Der Kreis ist eine Vergroßerung vom Kreis Lampung Mitte, seit 1999 ein separater Kreis. Lampung Timur hat 23 Bezirks und 241 Dörfer. Die Kreisverteilung folgt die Landverteilung während der Kolonialzeit, genauso während der japanische Besatzung und weiter in den ersten Jahren nach der indonesischen Unabhängigkeit.

Lampung Timur grenzt sich in den Norden und Westen mit Lampung Mitte, östlich liegt das javanesische Meer (Laut Jawa), südlich mit den Lampung Süd. In Lampung Timer findet man einige niedrige Gebirge bis zu 200m über das Meeresspiegel. In den Osten sind große flache Gebiete, entlang den großen Flüsse Way Seputih, Way Pengubuan, Way Sekampung und Way Jepara. Der berühmtesten Naturgebiet in Lampung Timur ist Way Kambas.

Nationalpark Way Kambas

Der Way Kambas Nationalpark an der Südostküste der Provinz Lampung umfasst 1.300 km² und besteht aus Sumpfgebieten und Tieflandwäldern, die nach einer intensiven Abholzungsphase vor allem aus Sekundärwäldern besteht. In der Küstenregion umfasst der Park auch Mangrovenwälder. 1989 wurde er vorläufig, 1997 endgültig zum Nationalpark erklärt. In dem Schutzgebiet leben insbesondere noch einige Sumatra-Tiger und Sumatra-Nashörner. Für letztere gibt es ein eigenes Schutzgebiet (Sumatra Rhino Sanctuary).
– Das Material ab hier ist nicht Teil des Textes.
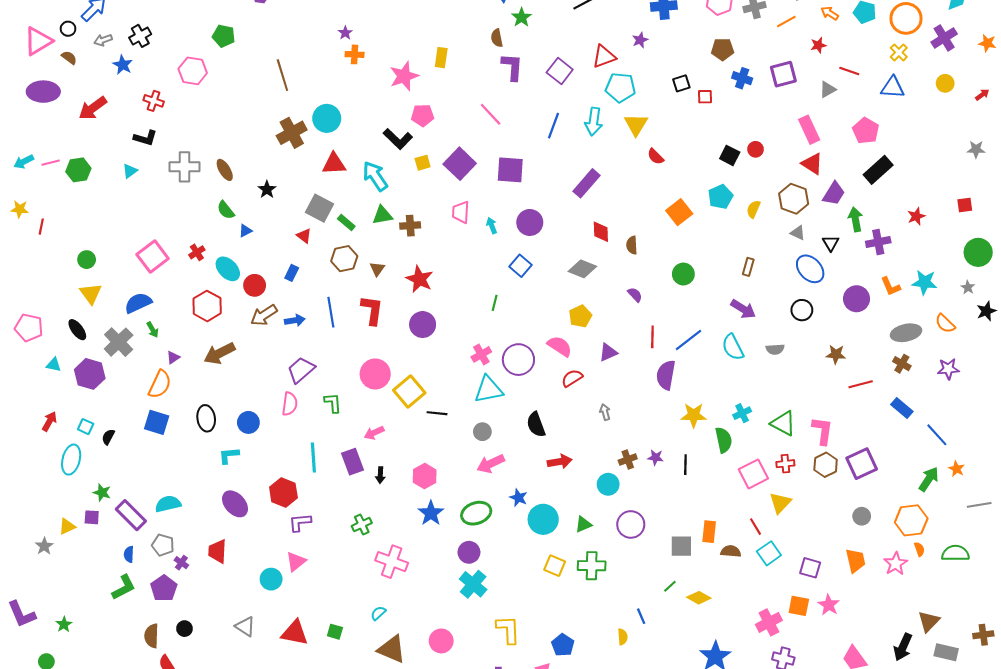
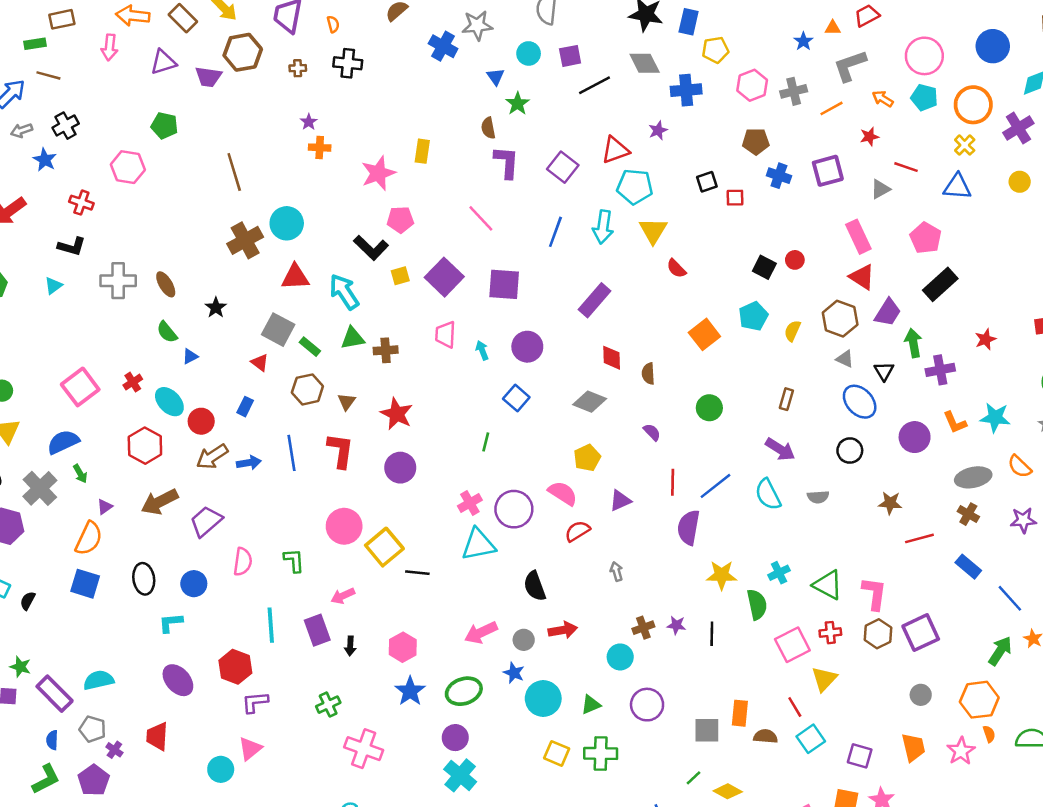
purple trapezoid: (301, 370) -> (206, 521), moved
gray circle: (482, 432) -> (524, 640), moved

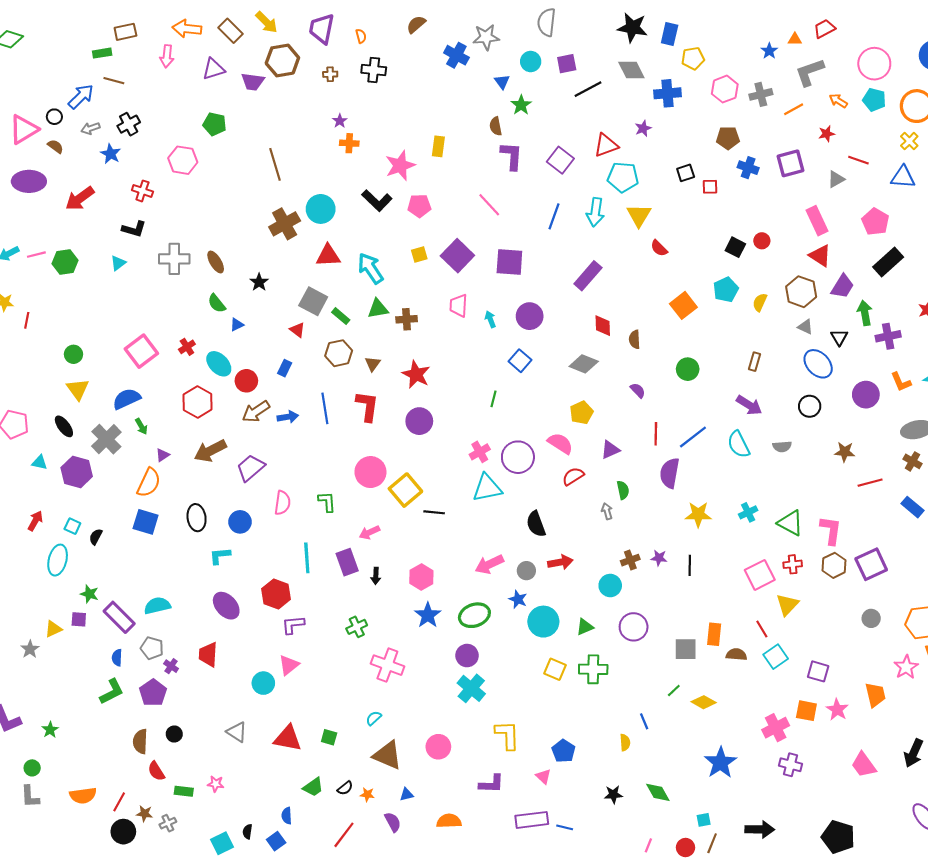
black L-shape: (371, 248) -> (377, 200), moved
green semicircle: (757, 604) -> (623, 490), moved, size x0.7
orange trapezoid: (913, 747) -> (875, 695), moved

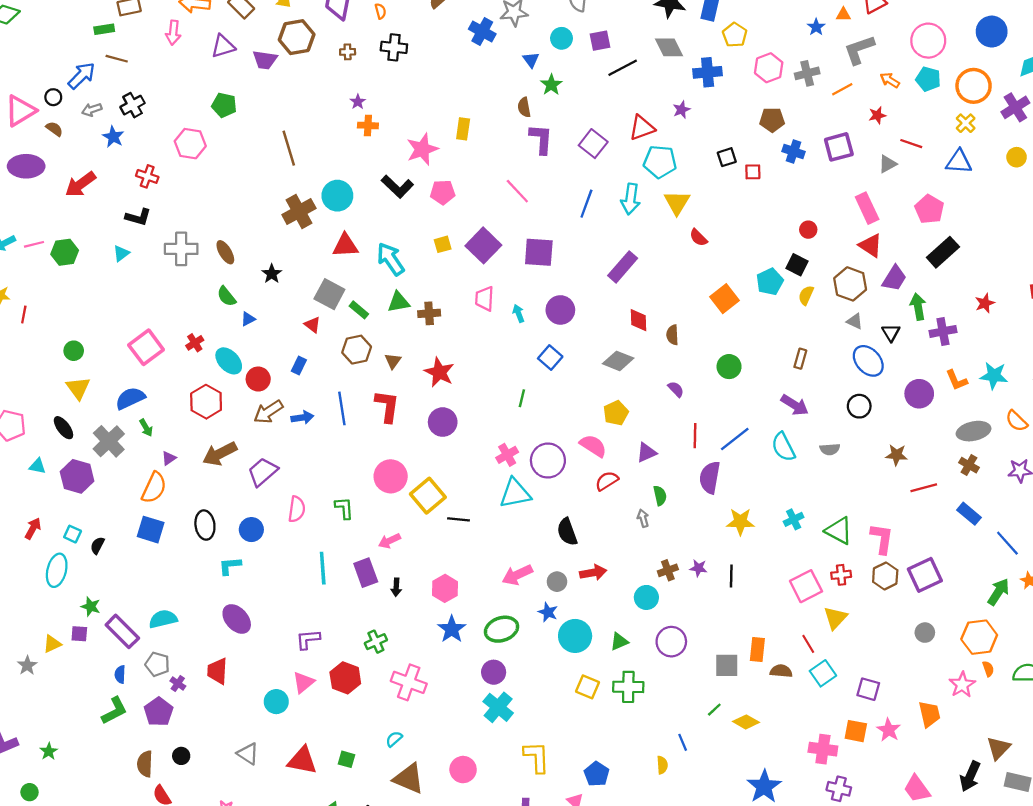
yellow pentagon: (693, 58) -> (735, 35), turned -30
black square: (735, 247) -> (797, 265), moved
red hexagon: (276, 594) -> (345, 678), moved
pink cross: (776, 728) -> (823, 749), turned 35

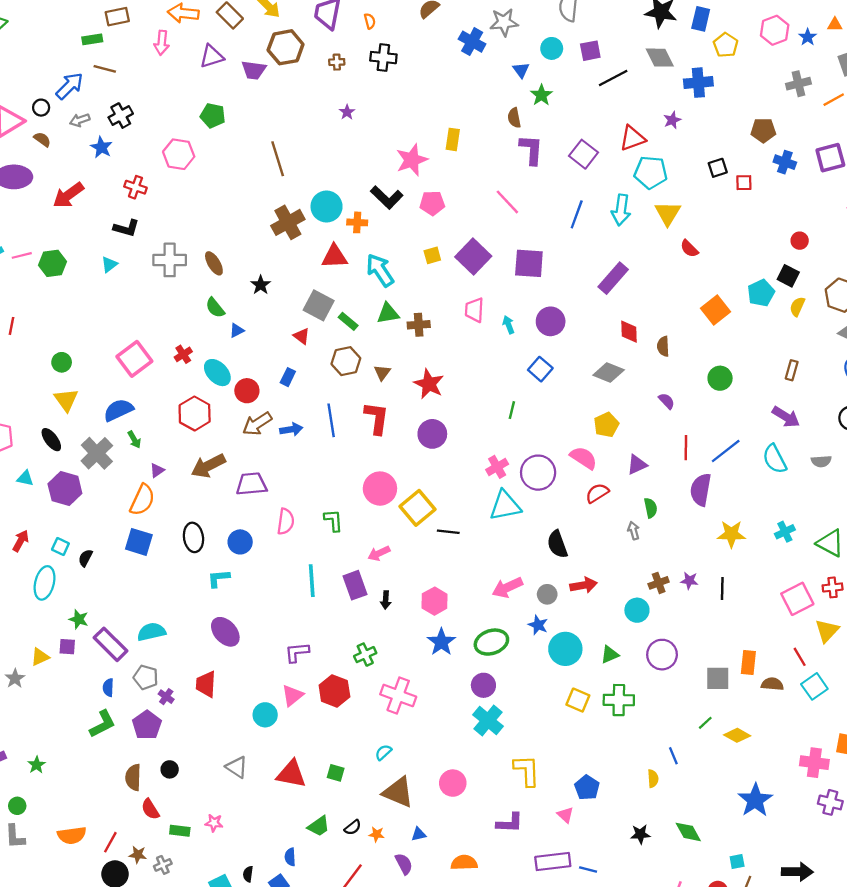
pink hexagon: (769, 68) -> (775, 30), moved
orange cross: (368, 125) -> (357, 222), moved
purple trapezoid: (263, 472) -> (251, 484), turned 36

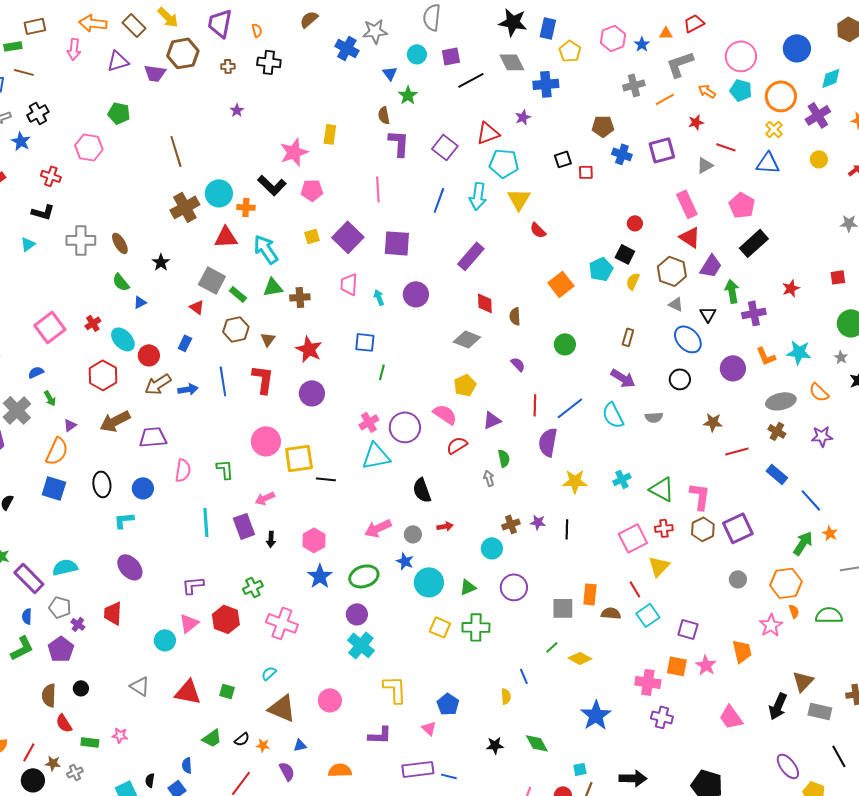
pink line: (507, 202) -> (378, 189), turned 40
blue square: (540, 369) -> (365, 342), moved, turned -35
blue semicircle: (118, 410) -> (36, 372), size x0.6
yellow square: (418, 508) -> (299, 458), turned 32
red arrow: (584, 585) -> (445, 526), size x0.7

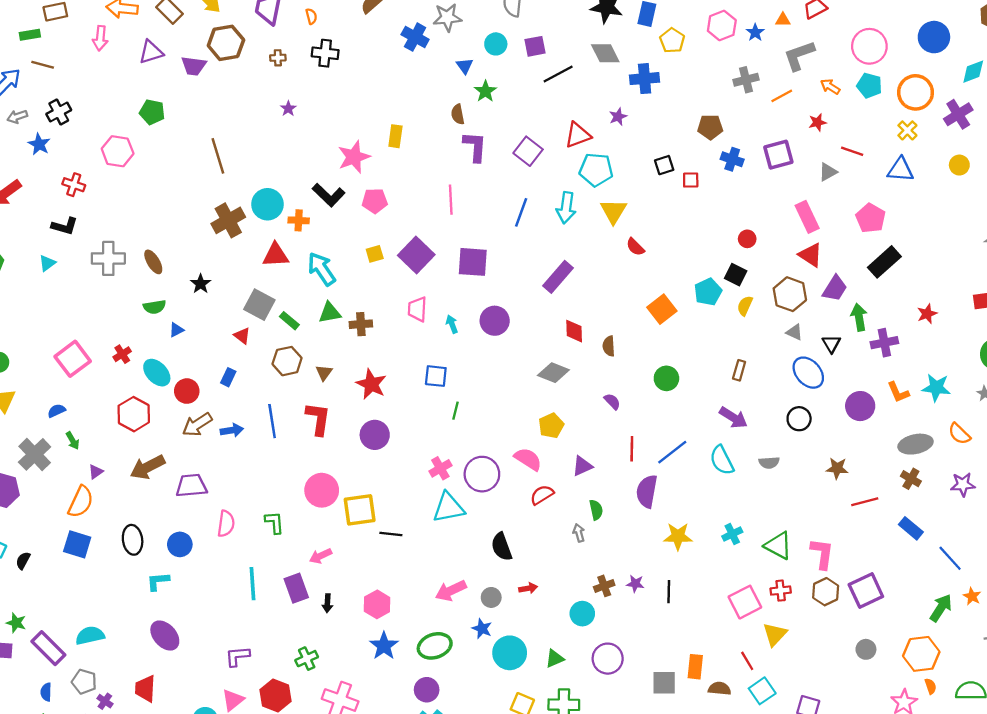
green semicircle: (121, 282) -> (154, 307), turned -60

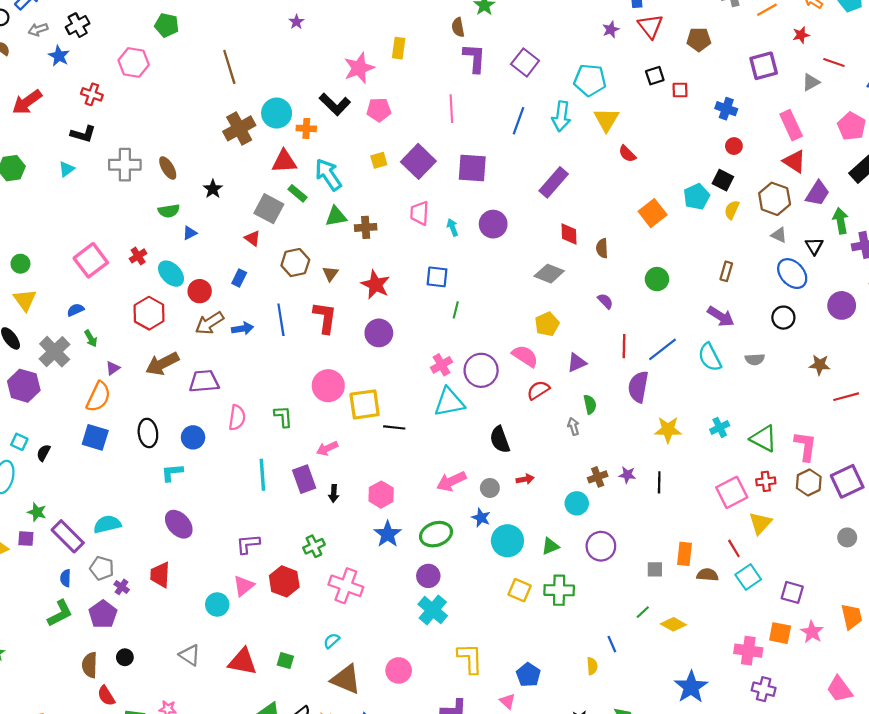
red triangle: (578, 135) -> (650, 26), moved, turned -48
blue cross: (732, 159) -> (726, 109), moved
green rectangle: (289, 321) -> (297, 193), moved
gray square: (664, 683) -> (655, 569), size x0.7

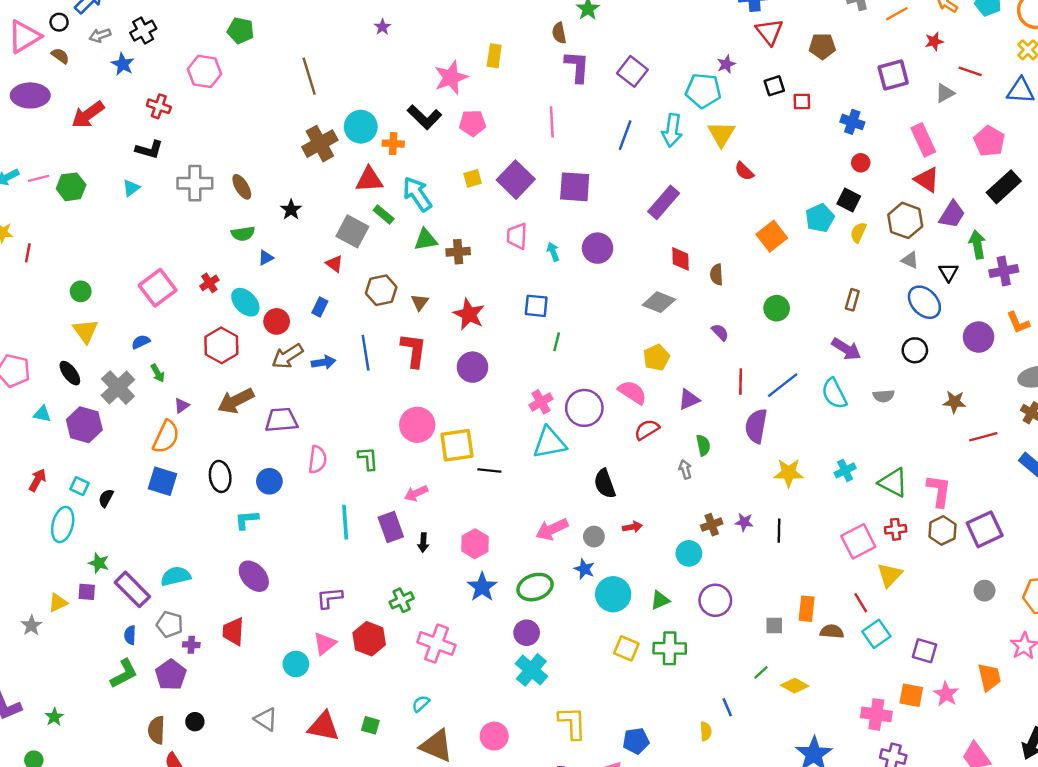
purple star: (611, 29) -> (726, 64), moved
purple cross: (122, 587) -> (191, 645), turned -32
blue pentagon: (528, 675) -> (636, 741), turned 30

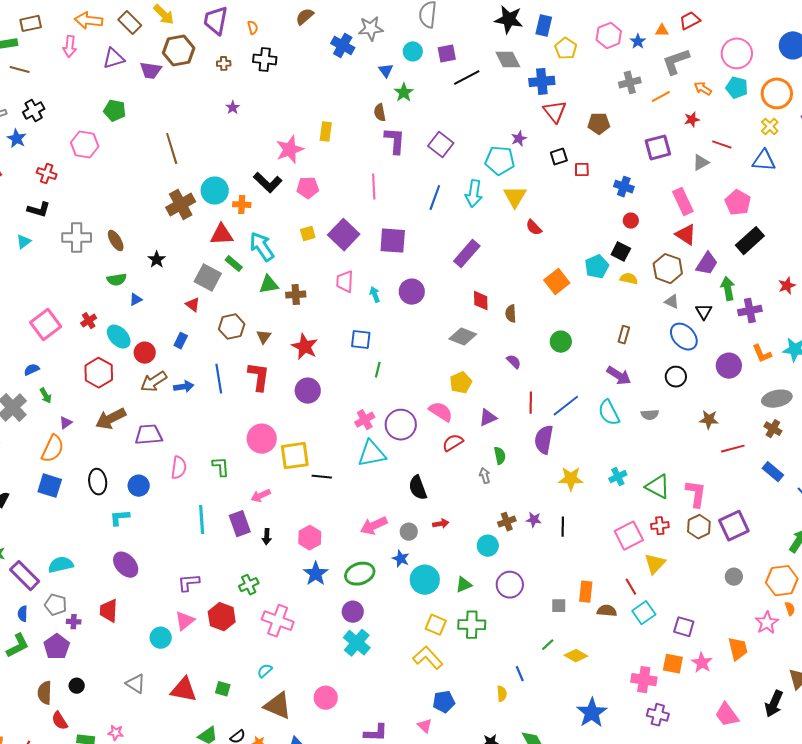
yellow semicircle: (858, 232) -> (629, 279), turned 78
yellow L-shape: (572, 723) -> (428, 658), moved, turned -40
Weitere Großtierarten des Gebietes sind Sumatra-Elefanten, Schabrackentapire, Malaienbären sowie Sambarhirsche. Primaten sind durch Schwarzhandgibbons, Siamangs, Schweinsaffen, Plumploris und Sunda-Koboldmakis vertreten. Unter den kleineren Raubtieren sind der Binturong, der Bänderroller und die Otterzivette erwähnenswert. In den Sümpfen trifft man Krokodile und die schmalschnauzigen, kleineren Sunda-Gaviale an. Zudem herrscht eine reiche Vogelwelt vor, die mehr als 300 Vogelarten aufweist. Dazu zählt die seltene Glanzente, welche in den Grasebenen nistet.
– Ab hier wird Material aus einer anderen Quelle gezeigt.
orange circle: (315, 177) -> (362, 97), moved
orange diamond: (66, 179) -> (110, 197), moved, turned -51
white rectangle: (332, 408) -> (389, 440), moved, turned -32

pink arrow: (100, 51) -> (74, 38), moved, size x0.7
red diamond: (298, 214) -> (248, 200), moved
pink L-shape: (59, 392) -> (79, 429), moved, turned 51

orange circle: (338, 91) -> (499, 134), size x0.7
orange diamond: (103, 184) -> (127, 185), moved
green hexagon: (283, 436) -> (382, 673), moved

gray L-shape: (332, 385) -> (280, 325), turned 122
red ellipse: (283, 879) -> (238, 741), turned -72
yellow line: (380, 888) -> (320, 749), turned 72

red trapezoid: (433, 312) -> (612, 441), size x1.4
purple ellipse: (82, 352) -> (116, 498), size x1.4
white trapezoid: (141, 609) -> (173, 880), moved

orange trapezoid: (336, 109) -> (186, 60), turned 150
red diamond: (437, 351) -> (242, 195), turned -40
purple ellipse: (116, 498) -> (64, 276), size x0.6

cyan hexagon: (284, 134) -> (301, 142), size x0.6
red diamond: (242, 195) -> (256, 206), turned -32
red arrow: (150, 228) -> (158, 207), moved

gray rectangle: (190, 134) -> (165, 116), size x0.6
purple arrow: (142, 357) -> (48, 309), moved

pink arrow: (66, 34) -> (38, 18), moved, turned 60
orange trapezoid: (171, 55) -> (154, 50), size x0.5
Im Way Kambas Nationalpark, im Süden Sumatras, gibt es noch etwa 200 freilebende Elefanten. Die Regierung des Landes sah in der Vergangenheit die einzige Lösung darin, diese „Problemelefanten“ einzufangen und in Elefanten-Camps unterzubringen. Dort erwartet die intelligenten Tiere oft ein tristes Leben ohne ausreichend Beschäftigungsmöglichkeiten.

Neue Projekte wurde von Welttierschutz-Organisation ins Leben gebracht. Seit neulich gibt es von Community for Sumatra Nature Conservation (CSNC) drei Elephant Response Units (ERUs), bestehend aus je fünf bis sechs ehemaligen Camp-Elefanten und ihren Führern, den Mahouts, durchstreifen die Grenzgebiete zwischen Nationalpark und Farmland. Treffen die zahmen Elefanten auf ihre wilden Artgenossen, drängen sie diese zunächst durch ihre ganz eigene Kommunikation zurück. Wenn das nicht hilft, werden die freilebenden Tiere mit Feuerwerk und Lärm zurück in den Wald getrieben.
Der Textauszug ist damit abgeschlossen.